» Exercise description: Work through the data below and copy out every line where "notamment" is found.

» Data to examine:
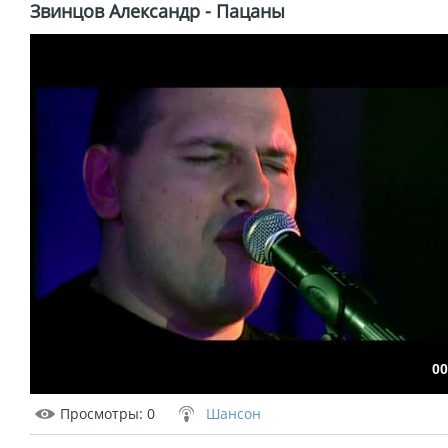
Звинцов Александр - Пацаны
00
Просмотры
: 0
Шансон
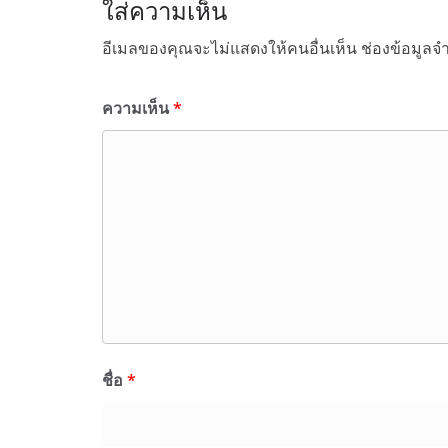
ใส่ความเห็น
อีเมลของคุณจะไม่แสดงให้คนอื่นเห็น
ช่องข้อมูลจ
ความเห็น
*
ชื่อ
*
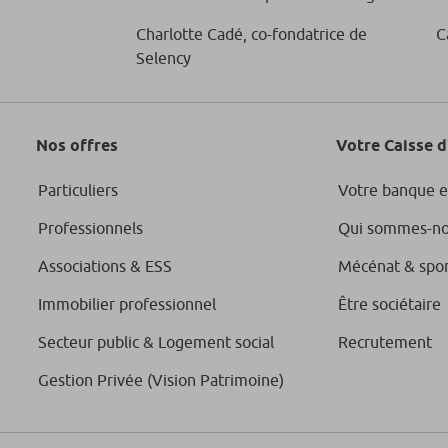
rose
Fonds
Charlotte Cadé, co-fondatrice de
C
En savo
Selency
Nos offres
Votre Caisse 
Euro Quality
Fonds
Particuliers
Votre banque e
En savo
Professionnels
Qui sommes-no
Associations & ESS
Mécénat & spo
Immobilier professionnel
Être sociétaire
tain Semperosa
Fonds
Secteur public & Logement social
Recrutement
En savo
Gestion Privée (Vision Patrimoine)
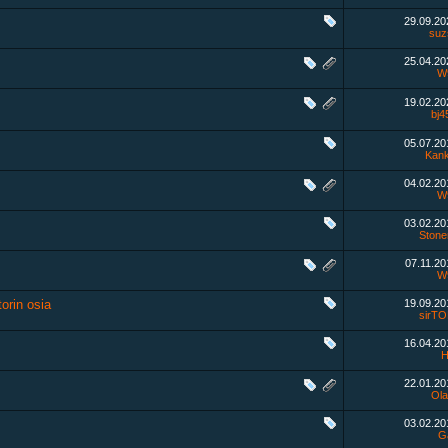
29.09.2
suz
25.04.2
W
19.02.2
bj4
05.07.2
Kan
04.02.2
W
03.02.2
Stone
07.11.2
W
orin osia
19.09.2
sirT
16.04.2
H
22.01.2
Ola
03.02.2
Ga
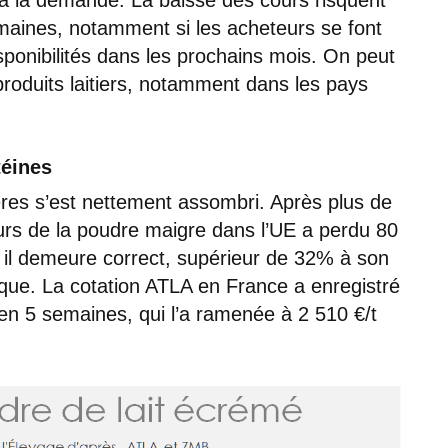
maines, notamment si les acheteurs se font
isponibilités dans les prochains mois. On peut
roduits laitiers, notamment dans les pays
téines
ières s’est nettement assombri. Après plus de
urs de la poudre maigre dans l’UE a perdu 80
 il demeure correct, supérieur de 32% à son
oque. La cotation ATLA en France a enregistré
en 5 semaines, qui l’a ramenée à 2 510 €/t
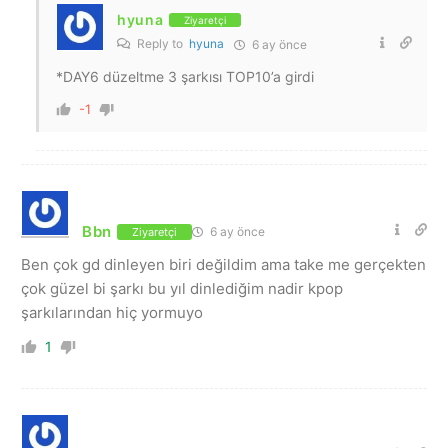
hyuna
Ziyaretçi
Reply to
hyuna
6 ay önce
*DAY6 düzeltme 3 şarkısı TOP10’a girdi
-1
Bbn
6 ay önce
Ziyaretçi
Ben çok gd dinleyen biri değildim ama take me gerçekten
çok güzel bi şarkı bu yıl dinlediğim nadir kpop
şarkılarından hiç yormuyo
1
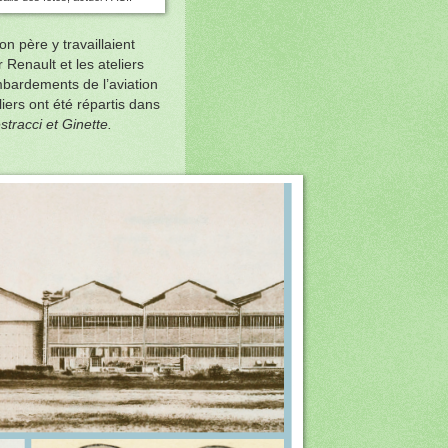
n père y travaillaient
Renault et les ateliers
ombardements de l’aviation
iers ont été répartis dans
stracci et Ginette.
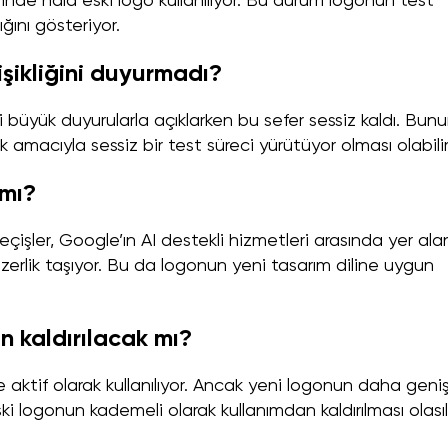
inde hâlâ eski logo kullanılıyor. Bu durum logonun test
ığını gösteriyor.
şikliğini duyurmadı?
i büyük duyurularla açıklarken bu sefer sessiz kaldı. Bun
k amacıyla sessiz bir test süreci yürütüyor olması olabilir
 mı?
çişler, Google’ın AI destekli hizmetleri arasında yer ala
zerlik taşıyor. Bu da logonun yeni tasarım diline uygun
 kaldırılacak mı?
 aktif olarak kullanılıyor. Ancak yeni logonun daha geni
ski logonun kademeli olarak kullanımdan kaldırılması olasıl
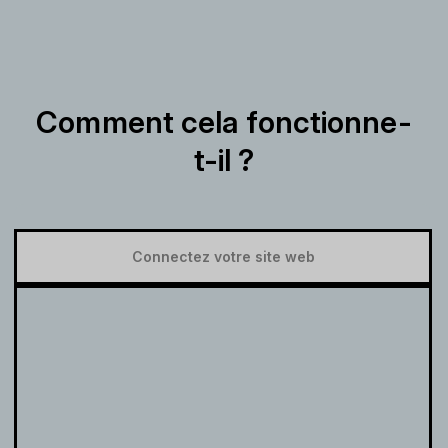
Comment cela fonctionne-
t-il ?
Connectez votre site web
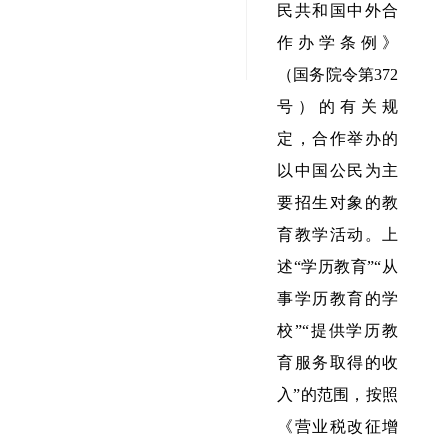
民共和国中外合
作办学条例》
（国务院令第372
号）的有关规
定，合作举办的
以中国公民为主
要招生对象的教
育教学活动。上
述“学历教育”“从
事学历教育的学
校”“提供学历教
育服务取得的收
入”的范围，按照
《营业税改征增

» Response area:
maines, notamment si les acheteurs se font
roduits laitiers, notamment dans les pays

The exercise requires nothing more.